The American Airline Industry: From Turbulence to Triumph

Over the past two decades the American airline industry has seen numerous high-profile mergers and acquisitions that shaped the current market for US flights. Most notable, however, were the deals that happened in the 5 years after the Great Recession. The four carriers that were most active in this period now make up the bulk of the American market. Southwest Airlines, with a current market share of 18.1%, acquired ATA Airlines’ slots at LaGuardia Airport in 2008 for $7.5mn. This allowed the airline to expand its presence in New York City. Just two years later, in 2010, Southwest purchased Air Tran Airways, getting a hold of gates at Atlanta Hartsfield Jackson Airport and the late airline’s Boeing 717 planes. The network that Southwest built from these investments later allowed for an international expansion. Delta Air Lines, with a current market share of 17.8%, purchased Northwest Airlines in a $3.1bn deal in 2008. Both of these companies were in distress at the time of the deal as they have just come out of bankruptcy. Back then, the merged entity became the world’s largest airline, however that is no longer the case. United Airlines and Continental Airlines participated in the frenzy, merging in a $3bn deal in 2010. The newly formed entity retained United’s name and Continental’s logo for combined marketing value and currently enjoys a 15.6% market share. The last modern-day giant, American Airlines, came because of another merger in 2013. As part of the deal, US Airways acquired American Airlines, maintaining the latter’s name due to brand value. It became and continues to be the largest airline globally and had a 20% US market share in the 12 months ending Q3 2023.

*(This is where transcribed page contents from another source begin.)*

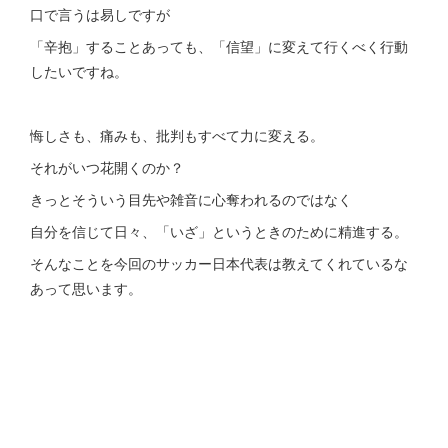
口で言うは易しですが
「辛抱」することあっても、「信望」に変えて行くべく行動
したいですね。
悔しさも、痛みも、批判もすべて力に変える。
それがいつ花開くのか？
きっとそういう目先や雑音に心奪われるのではなく
自分を信じて日々、「いざ」というときのために精進する。
そんなことを今回のサッカー日本代表は教えてくれているな
あって思います。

Looking at these past transactions and the four biggest US airlines that emerged from them and maintain their position to this day, it is noted that the market concentration of airlines in America is superior to that of those in Europe. Southwest, Delta, United and American airlines share 71.5% of the US market, whereas the biggest four in Europe – Ryanair, Lufthansa, Air France-KLM, and International Airlines Group – take up just 42.9% of total seats. As a result, the market power of US airlines allows for greater per-passenger profits. US airlines are forecast to report an average pre-tax profit of $9.53 per passenger this year, more than double the $4.36 in Europe.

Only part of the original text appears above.